The predetermined amount by which the density is changed due to the flattening process may also be adjusted, depending on state data included in the voxel data. For example, the state data indicates the amount of damage to the terrain object TO caused by the player character PC. As an example, whether to change the density in the voxel data by the predetermined amount according to a flattening action and whether to increase the amount of damage according to a flattening action may be determined based on a relationship between the offensive strength of the player character PC and the defensive strength of the terrain object TO. Specifically, based on a relationship between the strength of the offensive entity (e.g., the strength of flattening of the terrain object TO by the player character PC) and the strength of the defensive (attacked) entity (the hardness of the material of the terrain object TO), the density in the flattening range is changed by a predetermined amount if the strength of the offensive entity is greater, and neither the density nor the amount of damage in the flattening range is rewritten if the strength of the defensive (attacked) entity is greater. If the strength of the offensive entity is substantially equal to the strength of the defensive (attacked) entity, the amount of damage to a voxel in the flattening range is increased, and if the amount of damage exceeds the acceptable amount of the voxel (the damage endurance value of the material), the density of the voxel is rewritten.

In the foregoing, an example has been described in which as an example of an event in which the terrain object TO is flattened, the player character PC performs a flattening action such as slapping or jumping and landing on the terrain object TO on a ground portion of the terrain object TO. The terrain object TO may be flattened by other events. For example, in an event, the terrain object TO may be flattened by being hit by the entire body or another part such as a hand or foot of the player character PC, or by being hit by the player character PC with an item such as a weapon. In another event, the terrain object TO may be flattened by being hit by another object thrown or kicked by the player character PC, or by being hit by a bullet object fired or launched by the player character PC, or the like. The terrain object TO may also be flattened due to environmental changes or the like in the game space such as application of vibrations caused by an earthquake, or crushing power caused by striking wavefront or wind and rain, deterioration caused by exposure to outdoor air, or decomposition, independently of the player character PC's action.

In the foregoing, the terrain object TO is used as an example of an object that is partially flattened. Even in the case in which other voxel objects are flattened, a similar process may, of course, be performed. For example, even other voxel objects such as buildings and trees provided in the game space, moving bodies such as vehicles moving in the game space, other characters such as opponent characters present in the game space, items provided in the game space, and objects such as foods and tools provided in the game space, may be similarly partially flattened by a similar process.

In the foregoing, the flattening range is in the shape of a cylinder whose cylinder axis is vertical in the game space (e.g., the upper and lower surfaces of the cylinder are horizontal), and the target plane is a horizontal plane in the game space. Alternatively, the flattening range and/or the target plane may have other orientations.
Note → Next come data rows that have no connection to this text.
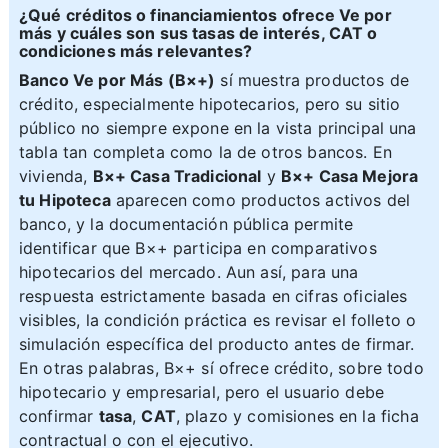
¿Qué créditos o financiamientos ofrece Ve por
más y cuáles son sus tasas de interés, CAT o
condiciones más relevantes?
Banco Ve por Más (B×+)
sí muestra productos de
crédito, especialmente hipotecarios, pero su sitio
público no siempre expone en la vista principal una
tabla tan completa como la de otros bancos. En
vivienda,
B×+ Casa Tradicional
y
B×+ Casa Mejora
tu Hipoteca
aparecen como productos activos del
banco, y la documentación pública permite
identificar que B×+ participa en comparativos
hipotecarios del mercado. Aun así, para una
respuesta estrictamente basada en cifras oficiales
visibles, la condición práctica es revisar el folleto o
simulación específica del producto antes de firmar.
En otras palabras, B×+ sí ofrece crédito, sobre todo
hipotecario y empresarial, pero el usuario debe
confirmar
tasa
,
CAT
, plazo y comisiones en la ficha
contractual o con el ejecutivo.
In a first example, the terrain object TO may have a wall surface, and when a flattening action is performed on the wall surface, the flattening process may be executed, in which a vertical surface in the game space that includes a location where the player character PC is in contact with the wall surface is a target plane. In that case, the flattening range may be set to a cylindrical shape whose cylinder axis is horizontal in the game space with reference to a location where the flattening action has been performed (e.g., the upper and lower surfaces of the cylindrical shape are vertical).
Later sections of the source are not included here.